The Brattle Theatre is not a movie palace. Unlike the other art house theatres along the muddy Charles River- Coolidge Corner, Kendall Cinemas, the Somerville Theatre- the Brattle is like an old sweater, threadbare and strangely comforting. Creative director Ned Hinkle says it "has character," which is a pretty accurate description. Old spotlights hang from the ceiling, a remembrance when the theatre was a venue for live theatre. The carpeting is old and musty, a huge neon clock proclaims the time for the audience sitting in the dark. Creaky stairs lead to the balcony, directly above the extra seats which are set up to accommodate any stragglers into the 250-seat theatre.
But it's not the aesthetics of the place that brings people to the Brattle, or instills such a profound attachment for the venue. It's the programming. Ever since it's inception as a cinema, the Brattle's proprietors have had a mission to bring films that you can't find anywhere else. One of their greatest coups was finding a print of Eisenstein's Ivan the Terrible Part II, which was thought to be destroyed by Stalin during the Cold War. They were among the first theatres in the country to show important cinema that failed financially but survived the tests of time: Welles, the French New Wave filmmakers, and foreign cinema that wasn't state funded. It was a gathering place for the artistic, the avante garde and the curious.
In short, it's one of a dying breed.
The Brattle got another shot at life, however, when its owners announced last year that without a massive fund-raising campaign the tiny theatre could be shut down forever. It was a call to arms for the Boston/Cambridge community, who poured in the moolah, winning the Brattle owners a year's extension on their lease. But they still have to raise $250,000 by the end of this year, so if anyone in the area has a spare farthing or two, toss it in the Brattle's poor bucket. It'll be a donation not just for the Brattle, but for the scores of interesting, independent, foreign and just plain weird movies the Brattle makes it's mission to show.
Oh yes, a quick explanation of the title before I move on...
Hudson Hawk, for those who are not fortunate enough to know, was one of Bruce Willis's vanity projects, very bad, and very entertaining. It includes just about everything and the kitchen sink, but here's a couple running themes:
1. A kidnapping
2.The works of Leonardo Da Vinci (without having to wade through pages and pages of Dan Brown's overblown ego! Huzzah!)
3. Mystical (or at least very shiny) crystals hidden in the works of Da Vinci.
4. Musical action sequences.
5. It's complicated. And the plot doesn't really matter anyway.

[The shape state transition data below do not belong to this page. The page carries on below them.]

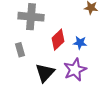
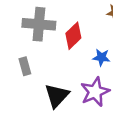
red diamond: (58, 40) -> (73, 36), moved

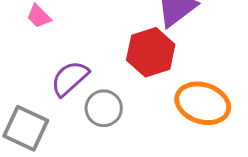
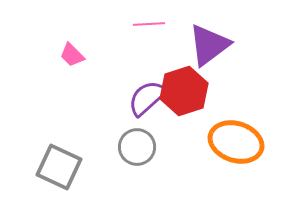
purple semicircle: (70, 78) -> (147, 98), moved

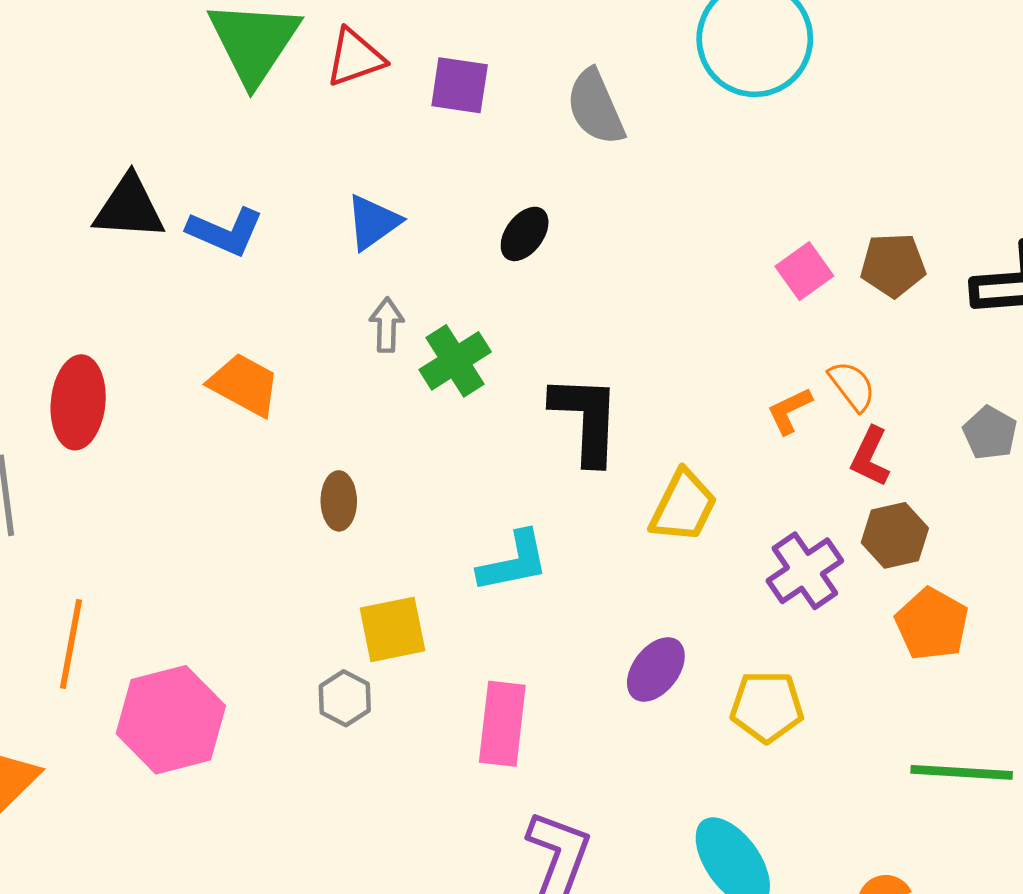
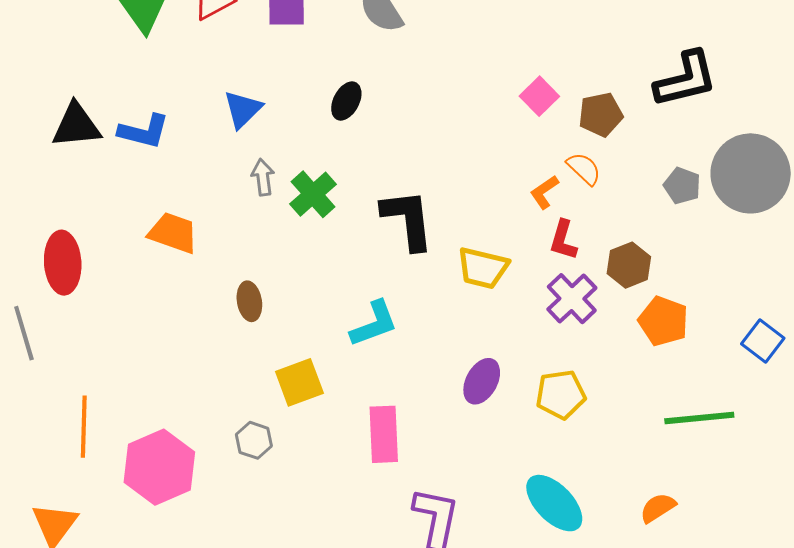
brown pentagon: (893, 265) -> (601, 114), moved
red L-shape: (870, 457) -> (563, 240), moved
yellow trapezoid: (683, 506) -> (483, 268), turned 86
gray hexagon: (345, 698) -> (254, 440), moved

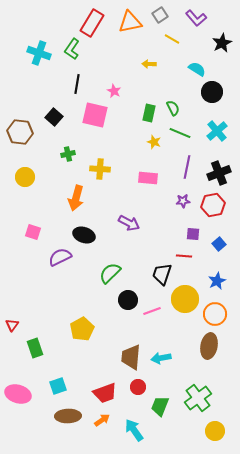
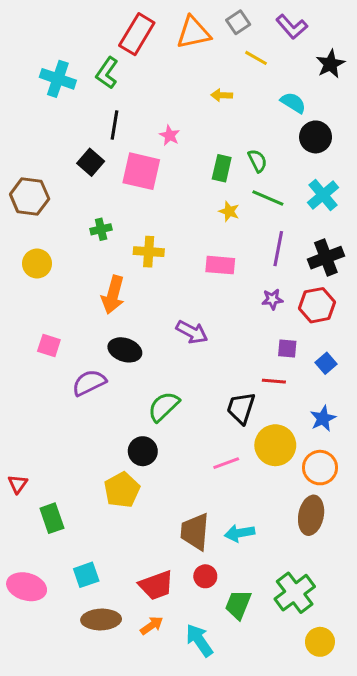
black square: (54, 117) -> (91, 162), moved
black circle: (128, 300) -> (143, 451), moved

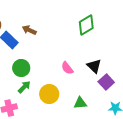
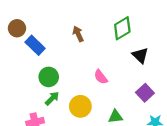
brown arrow: (29, 30) -> (78, 34), moved, turned 40
black triangle: (94, 66) -> (140, 55), moved

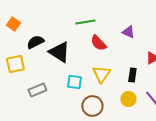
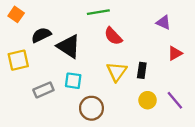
purple triangle: (128, 32) -> (164, 22), moved
black rectangle: (132, 75) -> (142, 70), moved
cyan square: (74, 82) -> (73, 81), moved
brown circle: (92, 106) -> (91, 108), moved

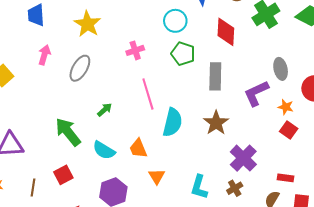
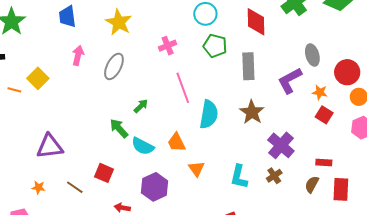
green arrow: (68, 132) -> (119, 128), moved, size x0.7
red square: (63, 175) -> (104, 173), turned -36
brown line: (33, 188) -> (75, 187), turned -60

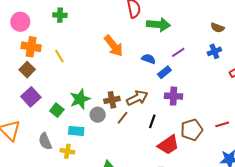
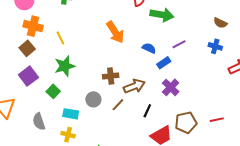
blue cross: (214, 51) -> (215, 46), turned 32
purple cross: (173, 96) -> (171, 87), turned 36
green star: (80, 99) -> (65, 66), moved
brown cross: (112, 100) -> (111, 76), moved
yellow cross: (67, 151) -> (68, 135), moved

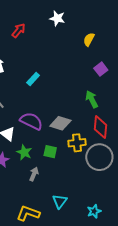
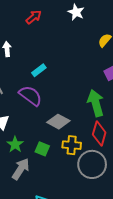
green arrow: (92, 99) -> (96, 103), size x1.4
purple semicircle: (31, 121) -> (30, 96), moved
gray arrow: (34, 174) -> (21, 169), size x1.5

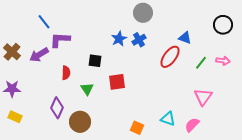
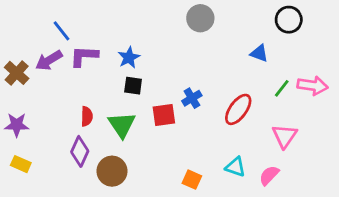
black circle: (223, 25) -> (289, 20), moved
blue star: (119, 39) -> (129, 58), moved
blue cross: (139, 40) -> (192, 98), moved
purple arrow: (39, 55) -> (49, 60), moved
red ellipse: (170, 57) -> (238, 109), moved
pink arrow: (223, 61) -> (313, 86), size x1.5
red semicircle: (66, 73) -> (87, 116), moved
green triangle: (87, 89) -> (122, 125), size x1.5

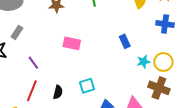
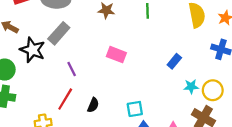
gray rectangle: (17, 32) -> (59, 33), size x1.5
blue rectangle: (125, 41) -> (174, 61), turned 56
cyan square: (87, 86) -> (135, 109), moved

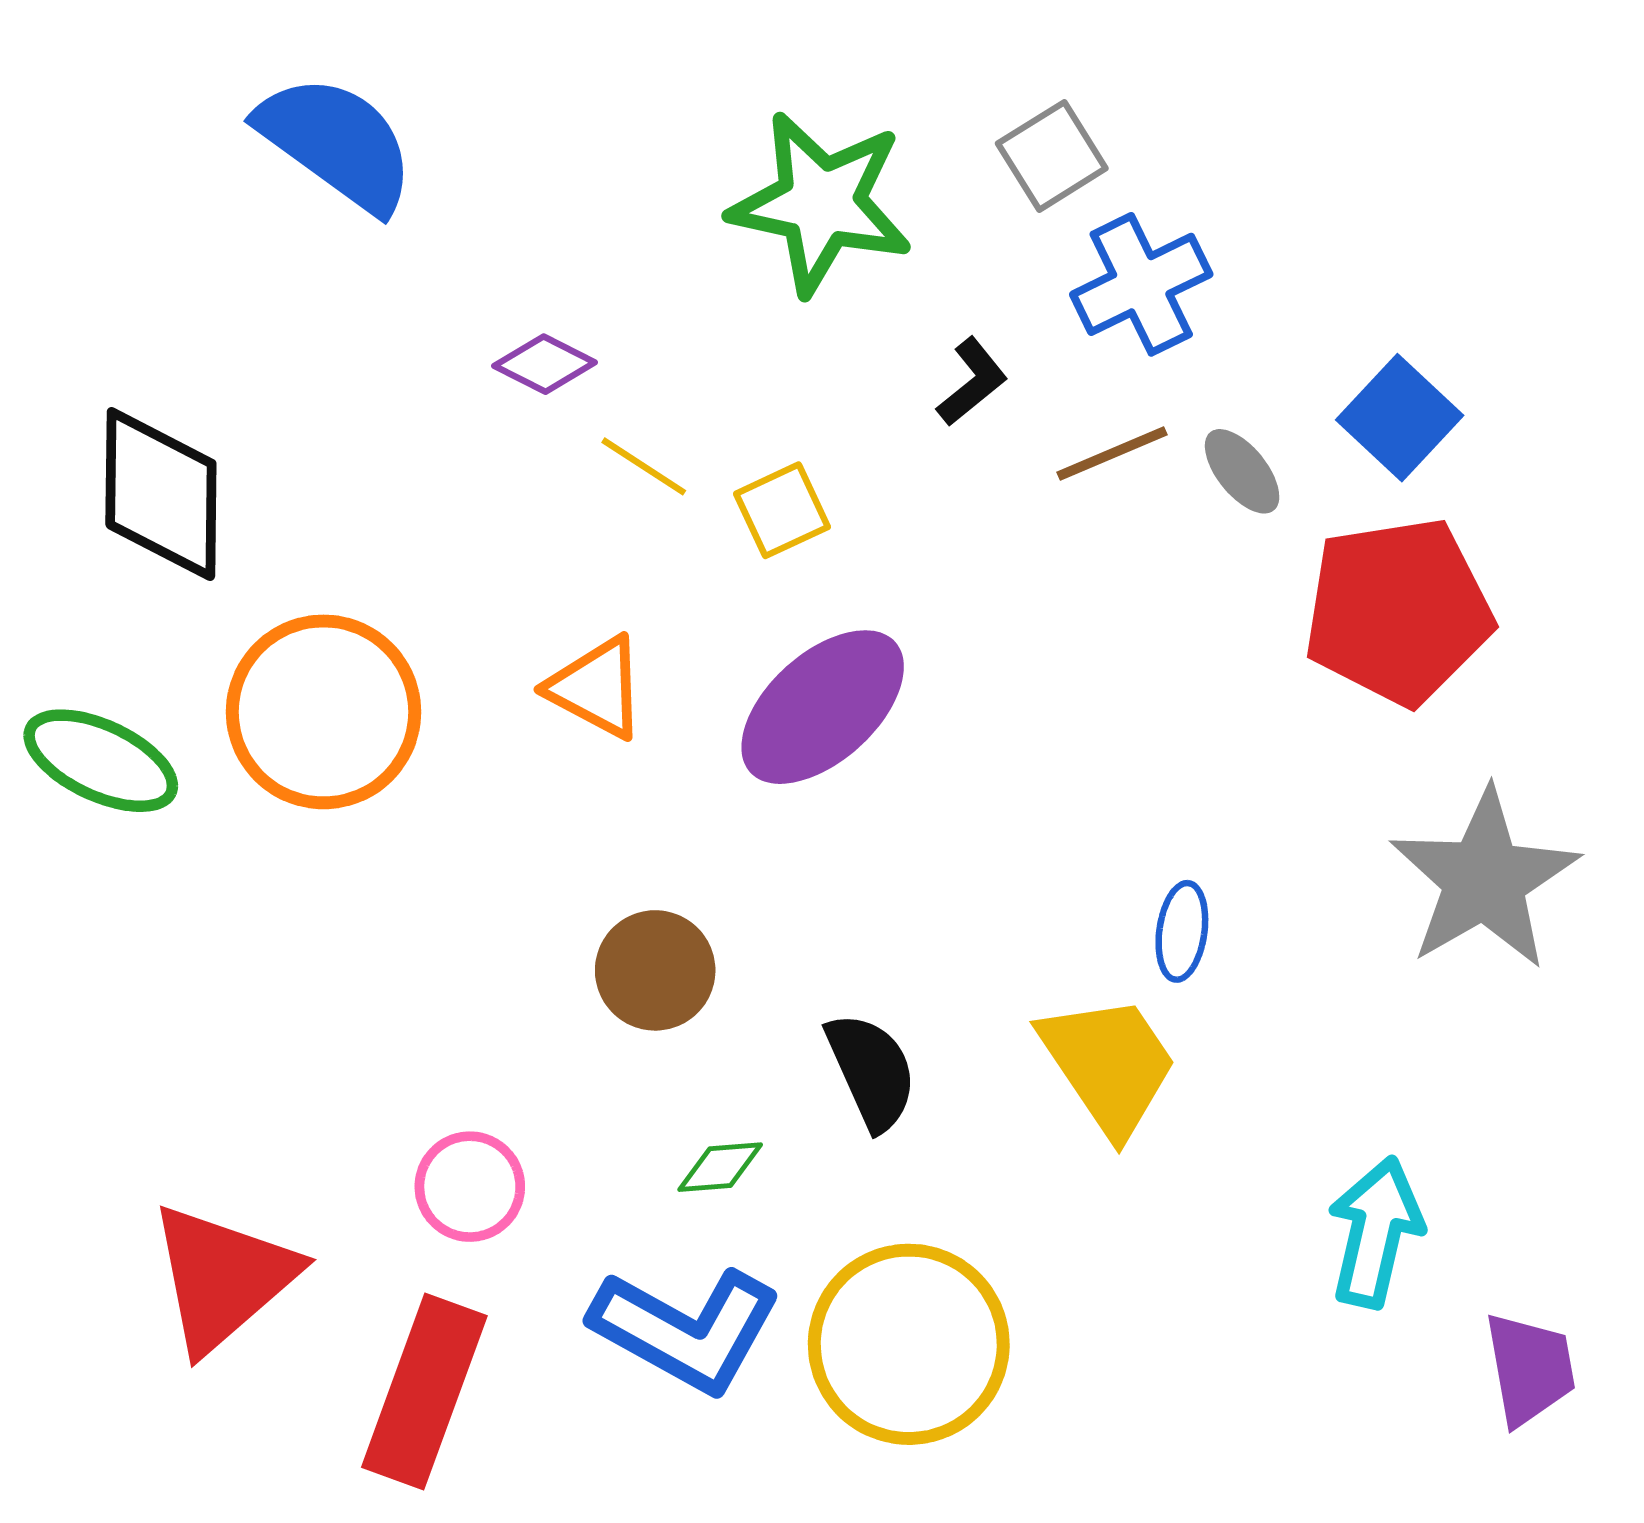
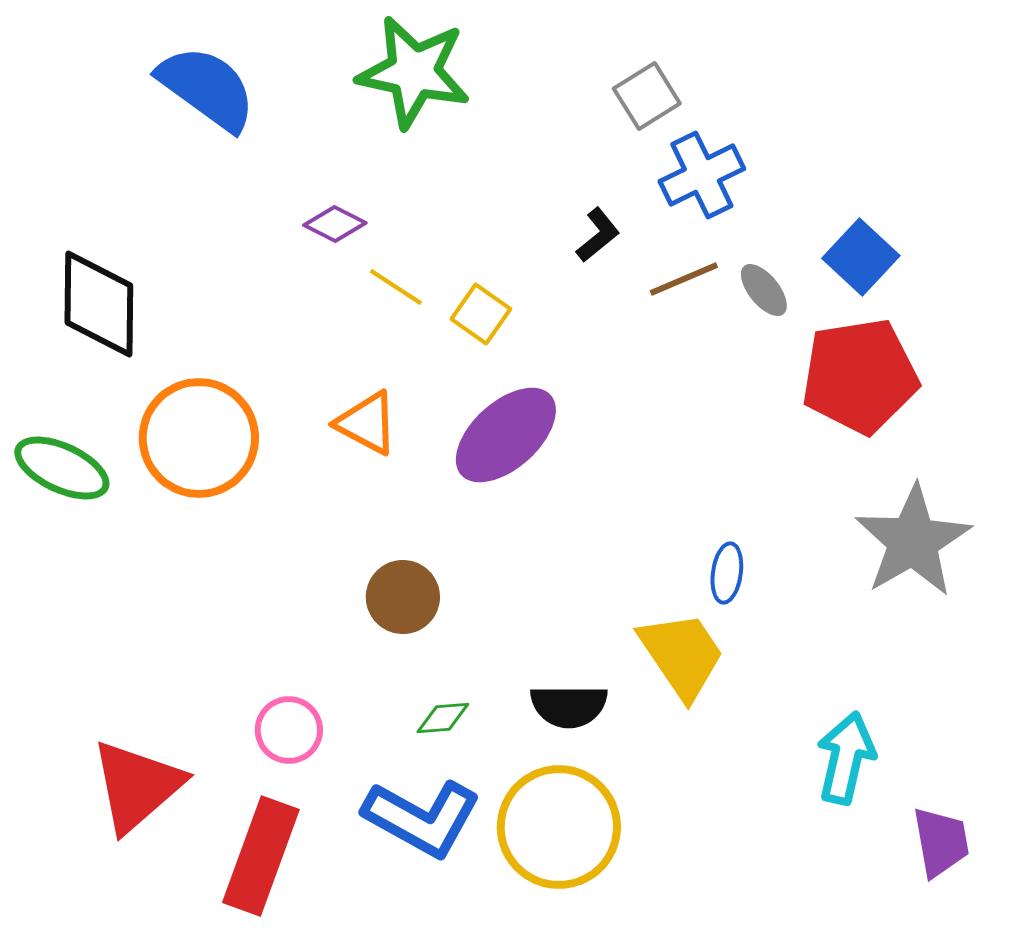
green star: (821, 203) -> (414, 72), moved
yellow square: (782, 510) -> (481, 314), turned -30
black semicircle: (871, 1071) -> (569, 706), moved, turned 114

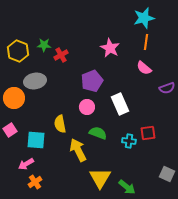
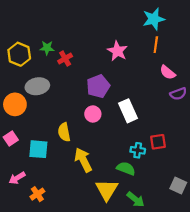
pink semicircle: (144, 68) -> (168, 72), moved
green semicircle: (98, 133) -> (126, 168), moved
pink arrow: (26, 164) -> (17, 178), moved

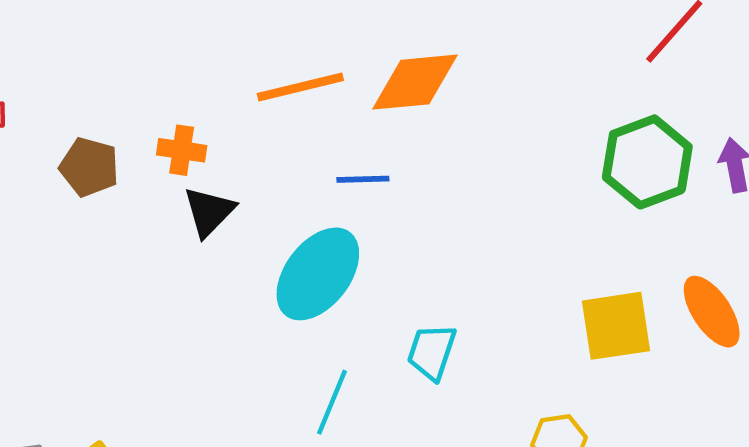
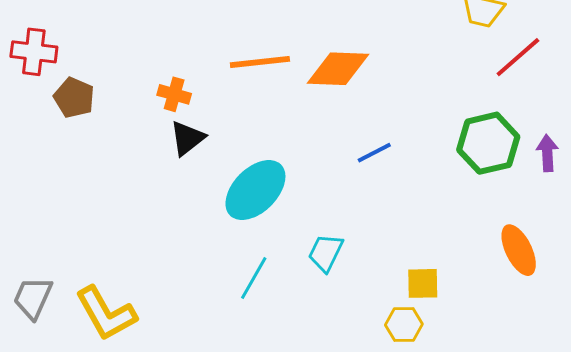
brown pentagon: (89, 167) -> (74, 98), moved
blue line: (363, 179) -> (374, 153), moved, turned -33
yellow square: (616, 326) -> (423, 283), moved, size x0.7

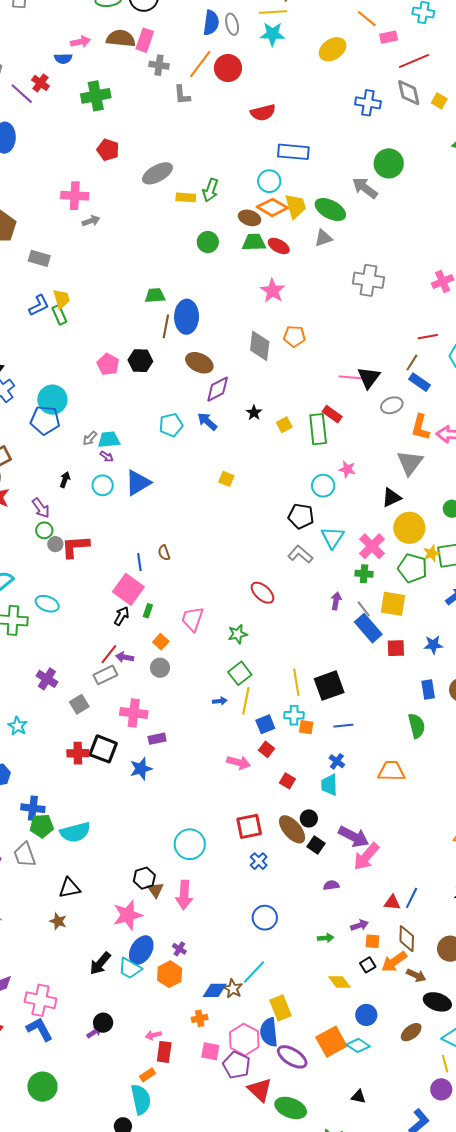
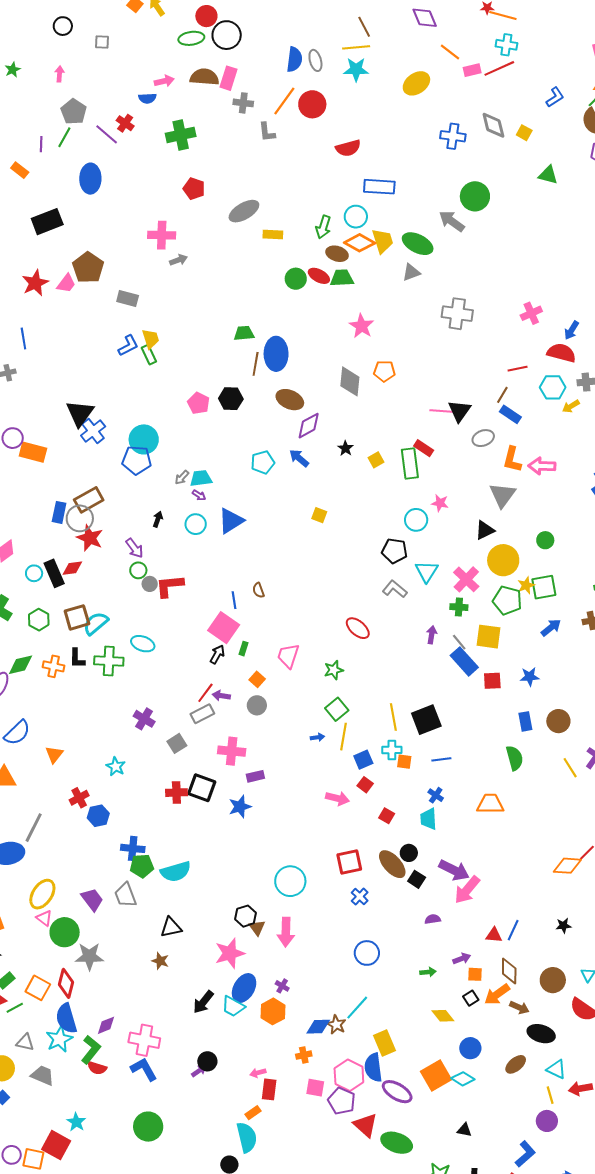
red line: (414, 61) -> (499, 68), moved
green arrow: (210, 190) -> (323, 227), moved
red ellipse: (279, 246) -> (319, 276), moved

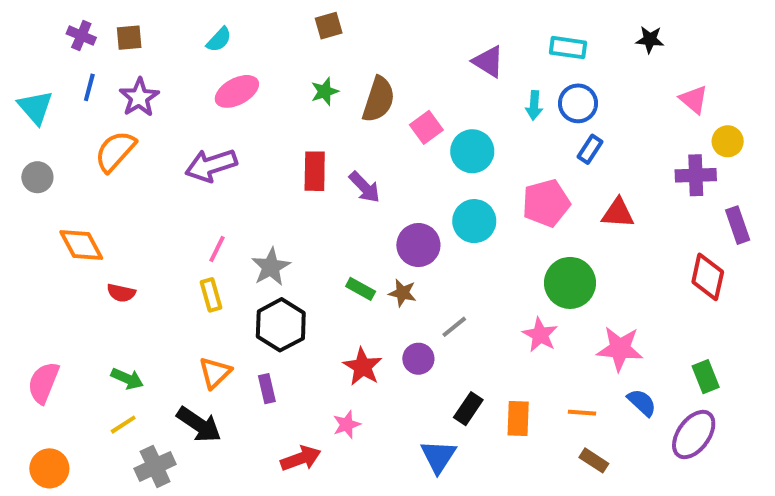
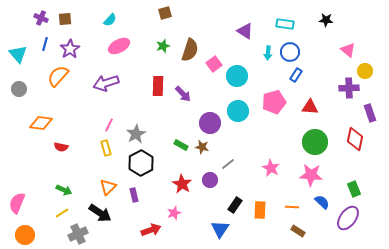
orange diamond: (81, 245) -> (41, 123), turned -55
green circle: (570, 283) -> (315, 142), moved
pink semicircle: (43, 383) -> (17, 203), moved

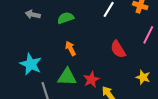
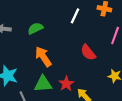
orange arrow: (71, 48) -> (43, 57), size x1.5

In any case, the Brattle had two midnight showings of Hudson Hawk last weekend (their April Fool's Guilty Pleasure feature!) It's just a little break from their fancy-schmancy intellectual-type movies. Art theatres have a sense of humor too, despite popular belief.
So, I say again, drop a tuppance in the Brattle's coffers. Do it for art. Do it for Eisenstein. Do it for Hudson Hawk.